Bangle himself did not (as is commonly believed) coin the phrase "flame surfacing" to describe his work; this can be attributed to a motoring journalist, and is probably the first time Deconstructivism has been adapted to automotive design. The reason for this design was to use BMW's new technology of 3D panel pressing allowing a single press for compound curves, which had previously needed multiple pressings unless the panel was shaped by hand. This is further evidenced by the fact that Bangle has often pointed out architect Frank Gehry's work as a major influence.

Arguably the most controversial of Bangle and van Hooydonk's work was the E65 7 Series, a sharp contrast to the preceding E38 generation which was conservatively styled. In fact, van Hooydonk's original 1998 sketch for the E65 was a much more radical sleek fastback, but the final design was toned down considerably to resemble a more conventional three-box sedan. Time magazine named the E65 as one of the 50 Worst Cars of All Time for its rear end styling and iDrive functionality, while there were several online petitions pressing BMW to sack Bangle. While the sales for the 2002 and 2003 models years were off 60% from the 2001, the E65 7 series became the best-selling 7 Series of all time.

Bangle aggressively defended his designs against criticism. He was supported by the BMW board of directors, who wanted to move BMW's image into the future. He said it was necessary for product lines to follow a cycle of a revolutionary generation followed by an evolutionary generation followed by another revolutionary generation and so on.
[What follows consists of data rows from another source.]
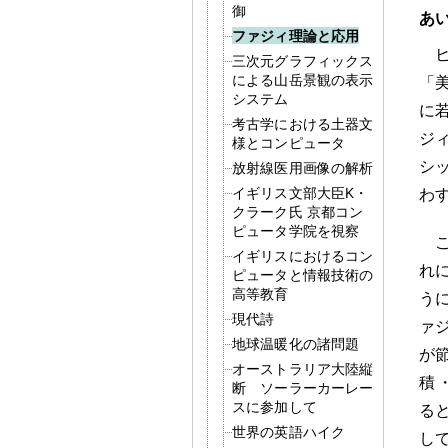
御
あ
ファジィ理論と応用
三次元グラフィックス
による山岳景観の表示
「
システム
に
考古学における土器文
ジ
様とコンピュータ
シッ
放射線医用画像の解析
イギリス文部大臣K・
わ
クラーク氏 京都コン
ピュータ学院を視察
イギリスにおけるコン
れ
ピュータと情報技術の
高等教育
う
現代詩
ァ
地球温暖化の諸問題
が
オーストラリア大陸縦
積
断 ソーラーカーレー
スに参加して
る
世界の英語ハイク
し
Indeed, he oversaw the conservative evolution of BMW designs with the redesign of the BMW 3 Series and the introduction of the BMW X5. For Bangle this marked the end of this evolutionary era of BMW design and the revolution was witnessed with the 2002 introduction of the BMW E65.

===Peer comments===
- J Mays, Ford's chief creative officer, dislikes Bangle's designs, but admits Bangle has been significant in reshaping modern cars.
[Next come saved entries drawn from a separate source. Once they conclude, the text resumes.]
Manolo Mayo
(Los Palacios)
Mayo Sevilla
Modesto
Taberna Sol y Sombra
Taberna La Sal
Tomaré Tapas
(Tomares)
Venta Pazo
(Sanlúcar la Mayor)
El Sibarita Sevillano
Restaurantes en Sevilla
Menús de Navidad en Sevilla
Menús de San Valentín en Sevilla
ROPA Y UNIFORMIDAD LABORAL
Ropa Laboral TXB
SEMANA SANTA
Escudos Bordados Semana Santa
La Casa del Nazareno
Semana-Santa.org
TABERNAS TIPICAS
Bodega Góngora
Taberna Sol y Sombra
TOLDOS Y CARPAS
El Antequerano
- Marc Newson, an industrial designer and car enthusiast, described Bangle's BMW Z4 (E85) as having been designed with a machete.
- Patrick le Quément, chief designer at Renault, said: "[Bangle is] certainly the most talked about designer. His designs have a great deal of presence, and they're well proportioned. He's been highly influential. My only concern is his use of concave surfaces: they're hollow shapes and lack that tightly muscled look I feel helps design."
- Martin Smith, head of design for Ford of Europe, describes Bangle as an instigator of the trend toward "surface entertainment" in cars; the Ford Iosis bears some resemblance to Bangle-styled BMWs but it was not criticized as much as Bangle's designs.
- Klaus Draeger, BMW AG's Board Member for Development, said: "Christopher Bangle has had a lasting impact on the identity of BMW Group's brands. His contribution to the company's success has been decisive, and together with his teams he has mapped out a clear and aesthetic route into the future,"
- Robert Cumberford, former GM designer and Design Editor for Automobile, wrote in 2004 that Bangle is "a man with the courage of his convictions and of solid character, and he is worthy of our admiration for that alone."